Fifteen percent of women treated for breast cancer with total mastectomy receive immediate or early breast reconstruction.1,2 The percentage is higher in young women and those treated in tertiary care medical centers. Immediate breast reconstruction (IBR) has several advantages.3,4 It can prevent some of the negative psychological and emotional sequelae seen with mastectomy. The aesthetic results of immediate reconstruction are superior to those seen after delayed reconstruction. IBR also reduces hospital costs by reducing the number of procedures and length of hospitalization. IBR has the potential to impact the treatment of breast cancer. It could affect the delivery of adjuvant therapy and the detection and treatment of recurrent disease. Chemotherapy and radiation therapy could also impact the complication rates of reconstruction. The oncologic considerations of breast reconstruction are outlined in this chapter.
Skin sparing mastectomy (SSM) has markedly improved the aesthetic results of IBR (Fig. 74-1). Preservation of the native skin envelope and the inframammary fold reduces the amount of tissue necessary for reconstruction.5 Breast symmetry can often be achieved without operating on the contralateral breast, and the periareolar incisions are inconspicuous in clothes.
A. Preoperative photograph. B. Postoperative photograph after skin-sparing mastectomy and transverse rectus abdominis musculocutaneous flap reconstruction.
There have been concerns that the skin and inframammary fold preservation reduce the effectiveness of total mastectomy. Despite these concerns, there is a large body of evidence that the local recurrences (LRs) after SSM are comparable to non-SSM.6-8 Care must be taken, however, in patients with superficial cancers or diffuse ductal carcinoma in situ (DCIS) to assure adequate surgical margins. The follow-up of patients after SSM to detect LRs is discussed in the next section.
The role of postreconstruction imaging after the treatment of breast cancer remains controversial. There is a paucity of data that addresses the issue and there no established guidelines.9 The incidence of LR of breast cancer is related to tumor stage. Most LRs after total mastectomy are in the skin and subcutaneous tissue and are readily detected by physical examination.10 A flap or implant could potentially delay the discovery of chest wall recurrences.

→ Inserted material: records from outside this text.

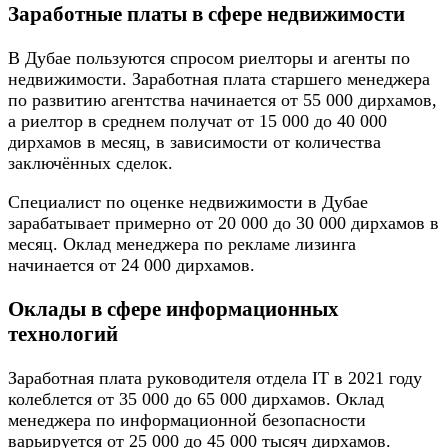
Заработные платы в сфере недвижимости
В Дубае пользуются спросом риелторы и агенты по
недвижимости. Заработная плата старшего менеджера
по развитию агентства начинается от 55 000 дирхамов,
а риелтор в среднем получат от 15 000 до 40 000
дирхамов в месяц, в зависимости от количества
заключённых сделок.
Специалист по оценке недвижимости в Дубае
зарабатывает примерно от 20 000 до 30 000 дирхамов в
месяц. Оклад менеджера по рекламе лизинга
начинается от 24 000 дирхамов.
Оклады в сфере информационных
технологий
Заработная плата руководителя отдела IT в 2021 году
колеблется от 35 000 до 65 000 дирхамов. Оклад
менеджера по информационной безопасности
варьируется от 25 000 до 45 000 тысяч дирхамов.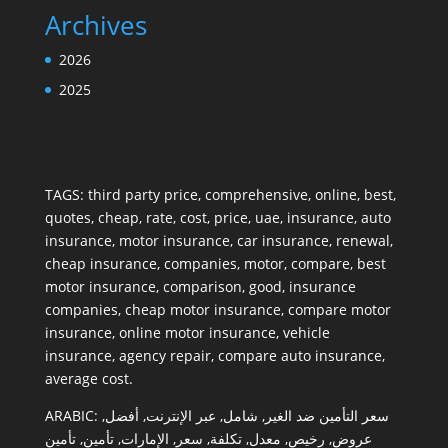
Archives
2026
2025
TAGS:
third party price
,
comprehensive
,
online
,
best
,
quotes
,
cheap
,
rate
,
cost
,
price
,
uae
,
insurance
,
auto
insurance
,
motor insurance
,
car insurance
,
renewal
,
cheap insurance
,
companies
,
motor
,
compare
,
best
motor insurance
,
comparison
,
good
,
insurance
companies
,
cheap motor insurance
,
compare motor
insurance
,
online motor insurance
,
vehicle
insurance
,
agency repair
,
compare auto insurance
,
average cost
.
ARABIC:
,
أفضل
,
عبر الإنترنت
,
شامل
,
سعر التأمين ضد الغير
تأمين
,
تأمين
,
الإمارات
,
سعر
,
تكلفة
,
معدل
,
رخيص
,
عروض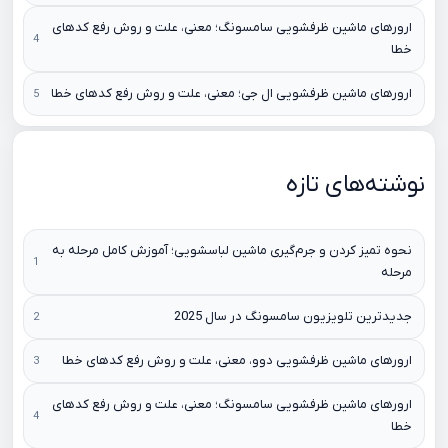
ارورهای ماشین ظرفشویی سامسونگ؛ معنی، علت و روش رفع کدهای
خطا
ارورهای ماشین ظرفشویی ال جی؛ معنی، علت و روش رفع کدهای خطا
نوشته‌های تازه
نحوه تمیز کردن و جرم‌گیری ماشین لباسشویی؛ آموزش کامل مرحله به
مرحله
جدیدترین تلویزیون سامسونگ در سال 2025
ارورهای ماشین ظرفشویی دوو، معنی، علت و روش رفع کدهای خطا
ارورهای ماشین ظرفشویی سامسونگ؛ معنی، علت و روش رفع کدهای
خطا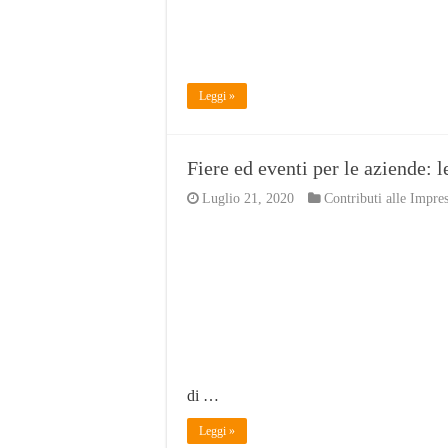
Leggi »
Fiere ed eventi per le aziende: 
Luglio 21, 2020
Contributi alle Impre
di …
Leggi »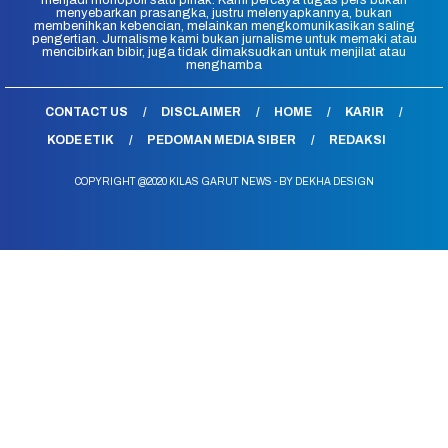
menjadi monopoli satu pihak. Kami percaya tugas pers bukan
menyebarkan prasangka, justru melenyapkannya, bukan
membenihkan kebencian, melainkan mengkomunikasikan saling
pengertian. Jurnalisme kami bukan jurnalisme untuk memaki atau
mencibirkan bibir, juga tidak dimaksudkan untuk menjilat atau
menghamba
CONTACT US
DISCLAIMER
HOME
KARIR
KODE ETIK
PEDOMAN MEDIA SIBER
REDAKSI
COPYRIGHT @2020 KILAS GARUT NEWS - BY DEKHA DESIGN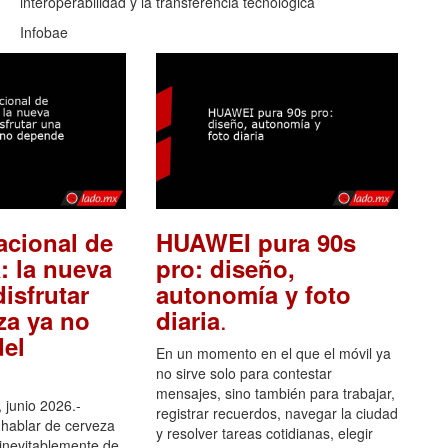
interoperabilidad y la transferencia tecnológica
Infobae
acional de
HUAWEI pura 90s
: la nueva
pro: diseño,
isfrutar
autonomía y foto
.
za ya no
diaria
el
En un momento en el que el móvil ya
no sirve solo para contestar
mensajes, sino también para trabajar,
 junio 2026.-
registrar recuerdos, navegar la ciudad
hablar de cerveza
y resolver tareas cotidianas, elegir
 inevitablemente de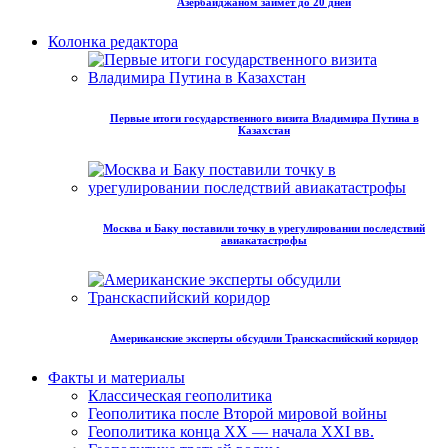
Азербайджаном займет до 20 дней
Колонка редактора
Первые итоги государственного визита Владимира Путина в
Казахстан
Москва и Баку поставили точку в урегулировании последствий
авиакатастрофы
Американские эксперты обсудили Транскаспийский коридор
Факты и материалы
Классическая геополитика
Геополитика после Второй мировой войны
Геополитика конца XX — начала XXI вв.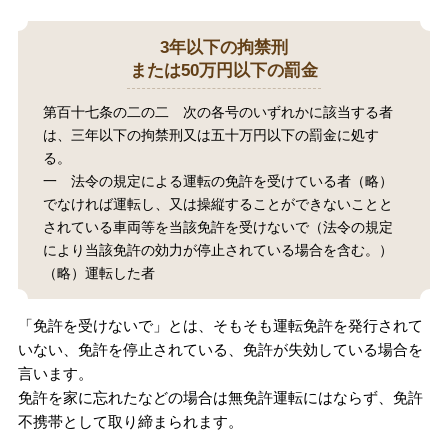
3年以下の拘禁刑
または50万円以下の罰金
第百十七条の二の二 次の各号のいずれかに該当する者
は、三年以下の拘禁刑又は五十万円以下の罰金に処す
る。
一 法令の規定による運転の免許を受けている者（略）
でなければ運転し、又は操縦することができないことと
されている車両等を当該免許を受けないで（法令の規定
により当該免許の効力が停止されている場合を含む。）
（略）運転した者
「免許を受けないで」とは、そもそも運転免許を発行されて
いない、免許を停止されている、免許が失効している場合を
言います。
免許を家に忘れたなどの場合は無免許運転にはならず、免許
不携帯として取り締まられます。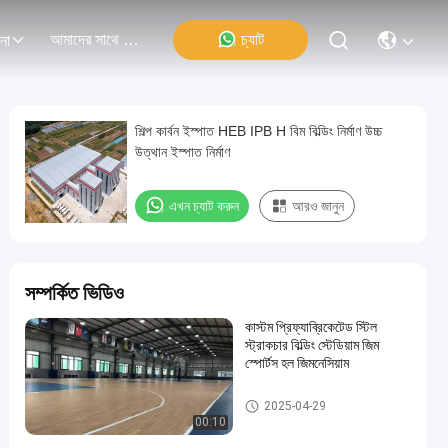
আমাদের সাথে যোগাযোগ
চ্যাট
না
শিল্প কার্বন ইস্পাত HEB IPB H বিম বিল্ডিং নির্মাণ উচ্চ
উত্থান ইস্পাত নির্মাণ
এখন চ্যাট করুন
আরও জানুন
সম্পর্কিত ভিডিও
কাস্টম প্রিফ্যাব্রিকেটেড স্টিল
স্ট্রাকচার বিল্ডিং স্টেডিয়াম জিম
স্পোর্টস হল জিমনেসিয়াম
ইস্পাত কাঠামো নির্মাণ
2025-04-29
00:10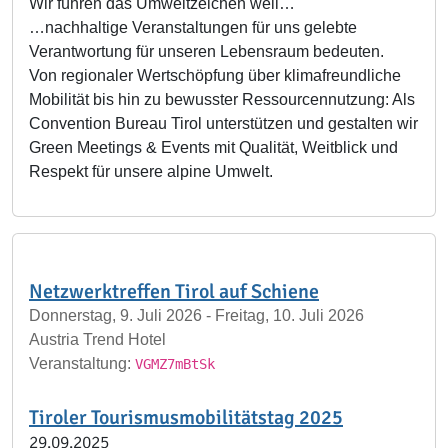
Wir führen das Umweltzeichen weil…
…nachhaltige Veranstaltungen für uns gelebte
Verantwortung für unseren Lebensraum bedeuten.
Von regionaler Wertschöpfung über klimafreundliche
Mobilität bis hin zu bewusster Ressourcennutzung: Als
Convention Bureau Tirol unterstützen und gestalten wir
Green Meetings & Events mit Qualität, Weitblick und
Respekt für unsere alpine Umwelt.
Netzwerktreffen Tirol auf Schiene
Donnerstag, 9. Juli 2026 - Freitag, 10. Juli 2026
Austria Trend Hotel
Veranstaltung:
VGMZ7mBtSk
Tiroler Tourismusmobilitätstag 2025
29.09.2025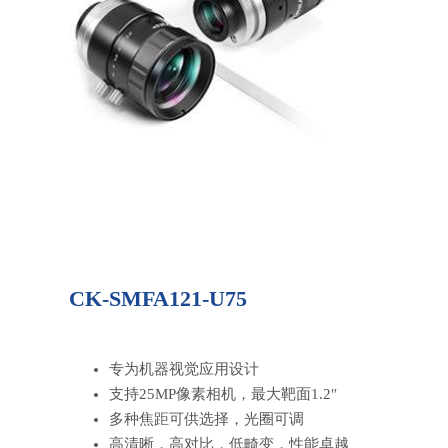
CK-SMFA121-U75
专为机器视觉应用设计
支持25MP像素相机，最大靶面1.2″
多种焦距可供选择，光圈可调
高清晰，高对比，低畸变，性能卓越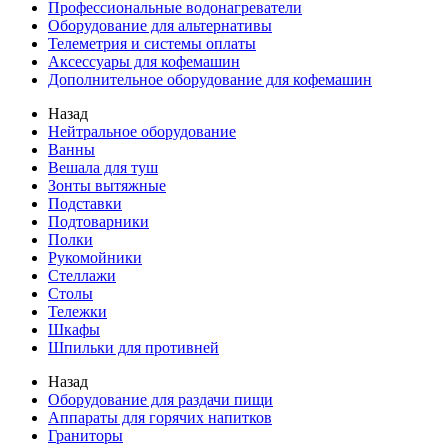
Профессиональные водонагреватели
Оборудование для альтернативы
Телеметрия и системы оплаты
Аксессуары для кофемашин
Дополнительное оборудование для кофемашин
Назад
Нейтральное оборудование
Ванны
Вешала для туш
Зонты вытяжные
Подставки
Подтоварники
Полки
Рукомойники
Стеллажи
Столы
Тележки
Шкафы
Шпильки для противней
Назад
Оборудование для раздачи пищи
Аппараты для горячих напитков
Граниторы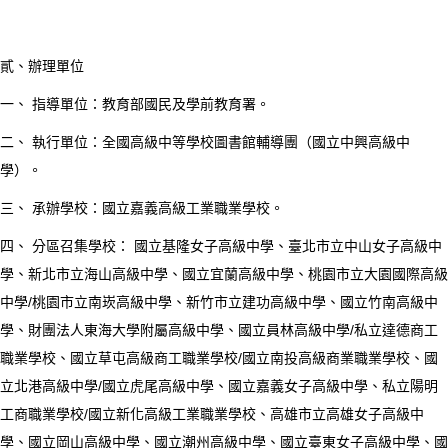
貳、辦理單位
一、 指導單位：教育部國民及學前教育署。
二、 執行單位：全國高級中等學校圖書館輔導團（國立中興高級中
學）。
三、 承辦學校：國立嘉義高級工業職業學校。
四、 分區召集學校： 國立基隆女子高級中學、臺北市立中山女子高級中
學、新北市立海山高級中學、國立宜蘭高級中學、桃園市立大園國際高級
中學/桃園市立南崁高級中學、新竹市立建功高級中學、國立竹南高級中
學、財團法人東海大學附屬高級中學、國立員林高級中學/私立達德商工
職業學校、國立草屯高級商工職業學校/國立南投高級商業職業學校、國
立北港高級中學/國立虎尾高級中學、國立嘉義女子高級中學、私立陽明
工商職業學校/國立新化高級工業職業學校、高雄市立高雄女子高級中
學、國立岡山高級中學、國立潮州高級中學、國立臺東女子高級中學、國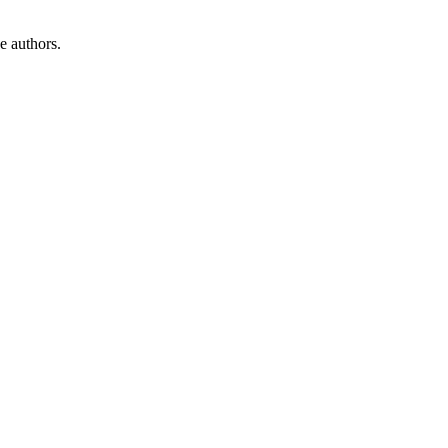
e authors.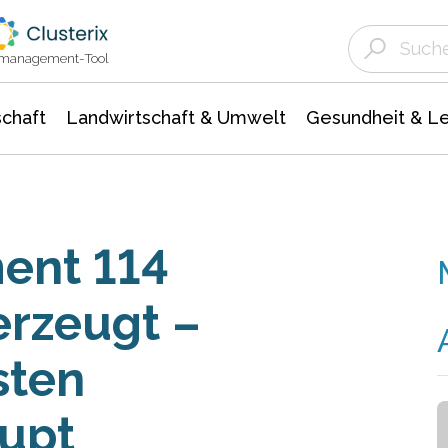
Landwirtschaft & Umwelt
Gesundheit &
Agrar- Forstwissenschaften
Unternehmensmeldungen
Biowissenschafte
Ökologie Umwelt- Naturschutz
ktmanagement-Tool
chaft
Landwirtschaft & Umwelt
Gesundheit & L
ent 114
erzeugt –
sten
upt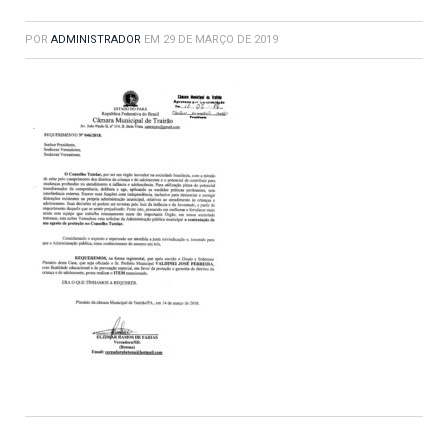
POR
ADMINISTRADOR
EM
29 DE MARÇO DE 2019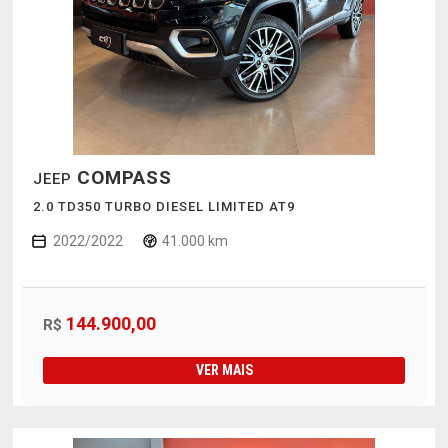
COMPASS
JEEP
2.0 TD350 TURBO DIESEL LIMITED AT9
2022/2022
41.000 km
144.900,00
R$
VER MAIS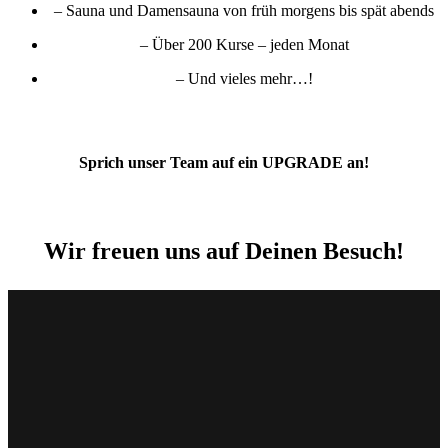
– ⁠Sauna und Damensauna von früh morgens bis spät abends
– ⁠Über 200 Kurse – jeden Monat
– ⁠Und vieles mehr…!
Sprich unser Team auf ein UPGRADE an!
Wir freuen uns auf Deinen Besuch!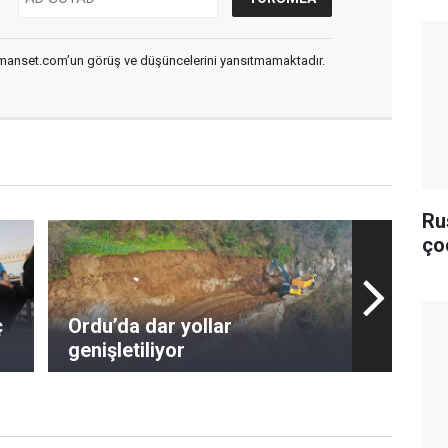
smanset.com’un görüş ve düşüncelerini yansıtmamaktadır.
Ru
ço
ç
Ordu’da dar yollar
genişletiliyor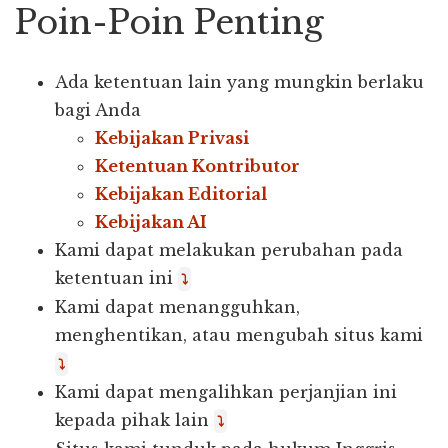
Poin-Poin Penting
Ada ketentuan lain yang mungkin berlaku
bagi Anda
Kebijakan Privasi
Ketentuan Kontributor
Kebijakan Editorial
Kebijakan AI
Kami dapat melakukan perubahan pada
ketentuan ini
⤵
Kami dapat menangguhkan,
menghentikan, atau mengubah situs kami
⤵
Kami dapat mengalihkan perjanjian ini
kepada pihak lain
⤵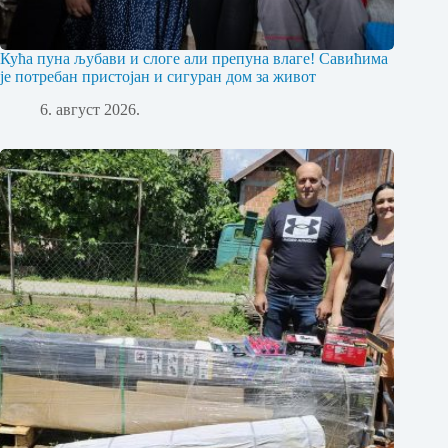
Кућа пуна љубави и слоге али препуна влаге! Савићима
је потребан пристојан и сигуран дом за живот
6. август 2026.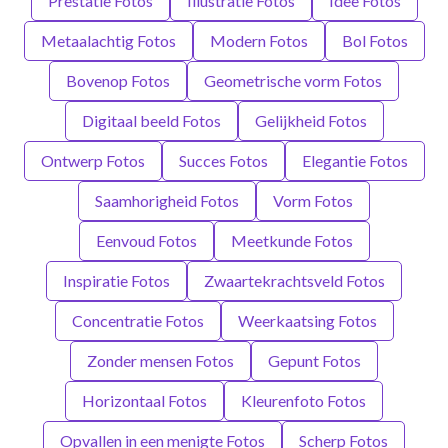
Prestatie Fotos
Illustratie Fotos
Idee Fotos
Metaalachtig Fotos
Modern Fotos
Bol Fotos
Bovenop Fotos
Geometrische vorm Fotos
Digitaal beeld Fotos
Gelijkheid Fotos
Ontwerp Fotos
Succes Fotos
Elegantie Fotos
Saamhorigheid Fotos
Vorm Fotos
Eenvoud Fotos
Meetkunde Fotos
Inspiratie Fotos
Zwaartekrachtsveld Fotos
Concentratie Fotos
Weerkaatsing Fotos
Zonder mensen Fotos
Gepunt Fotos
Horizontaal Fotos
Kleurenfoto Fotos
Opvallen in een menigte Fotos
Scherp Fotos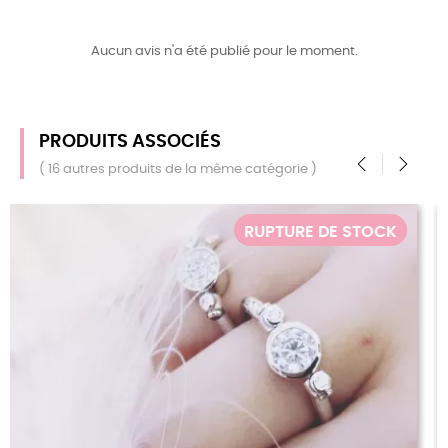
Aucun avis n'a été publié pour le moment.
PRODUITS ASSOCIÉS
( 16 autres produits de la même catégorie )
‹
›
E STOCK
RUPTURE DE 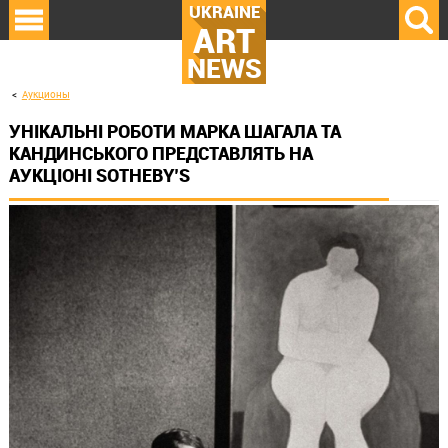
UKRAINE
ART
NEWS
Аукционы
УНІКАЛЬНІ РОБОТИ МАРКА ШАГАЛА ТА
КАНДИНСЬКОГО ПРЕДСТАВЛЯТЬ НА
АУКЦІОНІ SOTHEBY’S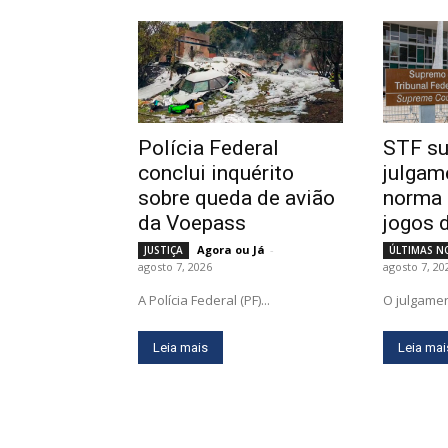
Polícia Federal
STF s
conclui inquérito
julgam
sobre queda de avião
norma 
da Voepass
jogos 
Agora ou Já
-
JUSTIÇA
ÚLTIMAS N
agosto 7, 2026
agosto 7, 20
A Polícia Federal (PF)...
O julgamen
Leia mais
Leia mai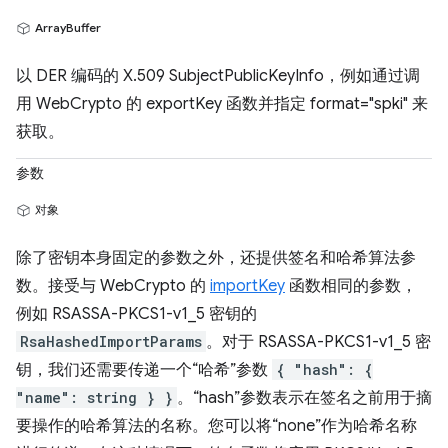
ArrayBuffer
以 DER 编码的 X.509 SubjectPublicKeyInfo，例如通过调
用 WebCrypto 的 exportKey 函数并指定 format="spki" 来
获取。
参数
对象
除了密钥本身固定的参数之外，还提供签名和哈希算法参
数。接受与 WebCrypto 的
importKey
函数相同的参数，
例如 RSASSA-PKCS1-v1_5 密钥的
RsaHashedImportParams
。对于 RSASSA-PKCS1-v1_5 密
钥，我们还需要传递一个“哈希”参数
{ "hash": {
"name": string } }
。“hash”参数表示在签名之前用于摘
要操作的哈希算法的名称。您可以将“none”作为哈希名称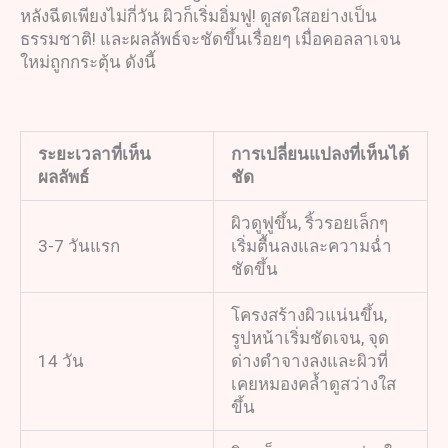
หลังฉีดเพียงไม่กี่วัน ผิวก็เริ่มอิ่มฟู! ดูสดใสอย่างเป็น
ธรรมชาติ! และผลลัพธ์จะชัดขึ้นเรื่อยๆ เมื่อคอลลาเจน
ใหม่ถูกกระตุ้น ดังนี้
ระยะเวลาที่เห็น
การเปลี่ยนแปลงที่เห็นได้
ผลลัพธ์
ชัด
ผิวดูฟูขึ้น, ริ้วรอยเล็กๆ
3-7 วันแรก
เริ่มตื้นลงและความฉ่ำ
ชัดขึ้น
โครงสร้างผิวแน่นขึ้น,
รูปหน้าเริ่มชัดเจน, จุด
14 วัน
ด่างดำจางลงและผิวที่
เคยหมองคล้ำดูสว่างใส
ขึ้น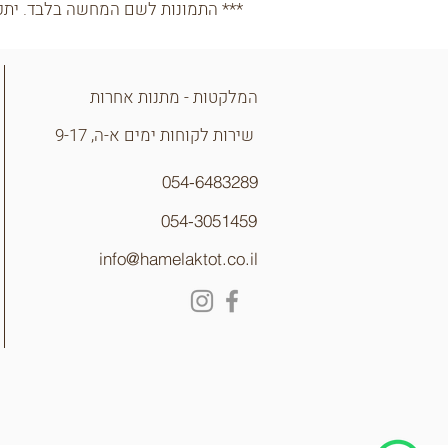
*** התמונות לשם המחשה בלבד. יתכנו
המלקטות - מתנות אחרות
שירות לקוחות ימים א-ה, 9-17
054-6483289
054-3051459
info@hamelaktot.co.il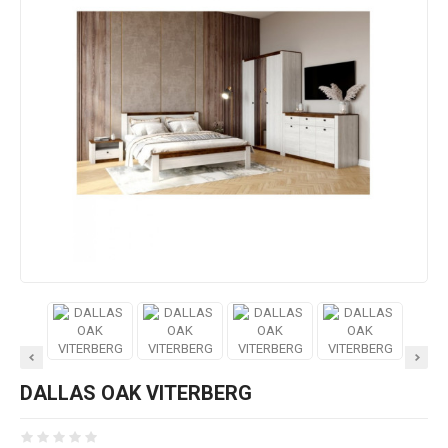
DALLAS OAK VITERBERG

Systemic relapse is not inevitable following LR, especially after the treatment of DCIS.11,12 This argues that early detection of LRs may have a potential survival impact. All forms of mastectomy leave residual breast tissue. The differences are in terms of the microscopic breast tissue left behind in the skin and inframammary fold, which are largely preserved after SSM. Torresan et al evaluated residual glandular tissue in the skin flaps that would have been preserved after SSM.13 They found that 60% contained residual glandular tissue, and it correlated with skin flap thickness.